The three metrics available for each fiber are:
1) instant (per cent),
which indicates the share of time fiber was executing during the
previous event loop iteration
2) average (per cent), which is calculated as an exponential moving
average of `instant` values over all previous event loop iterations.
3) time (seconds), which estimates how much cpu time each fiber spent
processing during its lifetime.

More info on `cpu_misses` field returned by `fiber.top()`:
`cpu_misses` indicates the amount of times tx thread detected it was
rescheduled on a different cpu core during the last event loop
iteration.
fiber.top() uses cpu timestamp counter to measure each fiber's execution
time. However, each cpu core may have its own counter value (you can
only rely on counter deltas if both measurements were taken on the same
core, otherwise the delta may even get negative).
When tx thread is rescheduled to a different cpu core, tarantool just
assumes cpu delta was zero for the latest measurement. This loweres
precision of our computations, so the bigger `cpu misses` value the
lower the precision of fiber.top() results.

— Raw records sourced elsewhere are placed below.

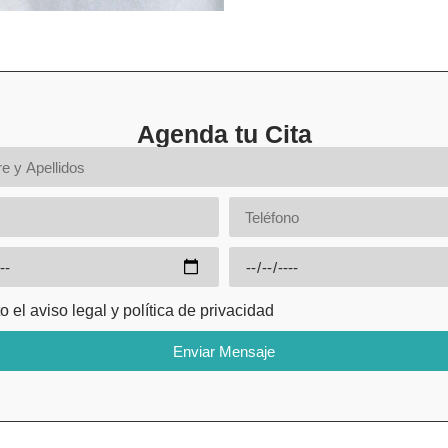
Agenda tu Cita
o el aviso legal y política de privacidad
Enviar Mensaje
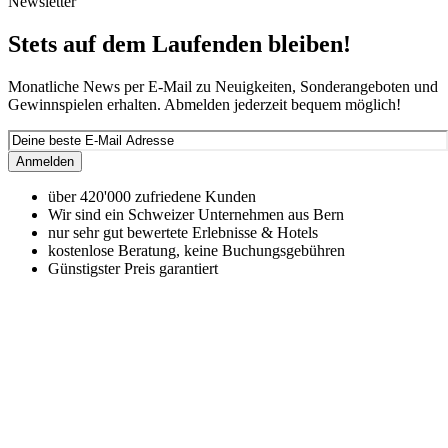
Newsletter
Stets auf dem Laufenden bleiben!
Monatliche News per E-Mail zu Neuigkeiten, Sonderangeboten und
Gewinnspielen erhalten. Abmelden jederzeit bequem möglich!
Anmelden
über 420'000 zufriedene Kunden
Wir sind ein Schweizer Unternehmen aus Bern
nur sehr gut bewertete Erlebnisse & Hotels
kostenlose Beratung, keine Buchungsgebühren
Günstigster Preis garantiert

Fiber.top() doesn't work on arm architecture at the moment.

Please note, that enabling fiber.top() slows down fiber switching by
about 15 per cent, so it is disabled by default.
To enable it you need to issue `fiber.top_enable()`.
You can disable it back after you finished debugging  using
`fiber.top_disable()`.
"Time" entry is also added to each fibers output in fiber.info()
(it duplicates "time" entry from fiber.top().cpu per fiber).
Note, that "time" is only counted while fiber.top is enabled.